*What needs to be done:* Restate word for word the run of lines that begins at the one containing "<instances>...</instances> (empty list" and ends at the last line of the listing.

*Dataset records:*
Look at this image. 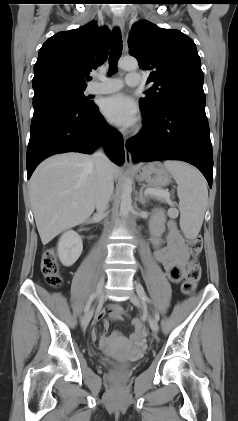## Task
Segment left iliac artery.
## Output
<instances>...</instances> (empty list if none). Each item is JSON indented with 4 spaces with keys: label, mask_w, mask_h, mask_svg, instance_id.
<instances>
[{
    "label": "left iliac artery",
    "mask_w": 238,
    "mask_h": 421,
    "mask_svg": "<svg viewBox=\"0 0 238 421\" xmlns=\"http://www.w3.org/2000/svg\"><path fill=\"white\" fill-rule=\"evenodd\" d=\"M136 291H137L138 296L142 300V302H144V303L147 302L149 304H152L151 299L146 295L145 290H144V288L141 284L136 285ZM154 316H155L156 321H159L160 316H159V313L157 311H155Z\"/></svg>",
    "instance_id": "1"
}]
</instances>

*Answer box:*
<instances>...</instances> (empty list if none). Each item is JSON indented with 4 spaces with keys: label, mask_w, mask_h, mask_svg, instance_id.
<instances>
[{
    "label": "left iliac artery",
    "mask_w": 238,
    "mask_h": 421,
    "mask_svg": "<svg viewBox=\"0 0 238 421\" xmlns=\"http://www.w3.org/2000/svg\"><path fill=\"white\" fill-rule=\"evenodd\" d=\"M136 291H137L138 296L142 300V302H144V303L147 302L149 304H152L151 299L146 295L145 290H144V288L141 284L136 285ZM154 316H155L156 321H159L160 316H159V313L157 311H155Z\"/></svg>",
    "instance_id": "1"
}]
</instances>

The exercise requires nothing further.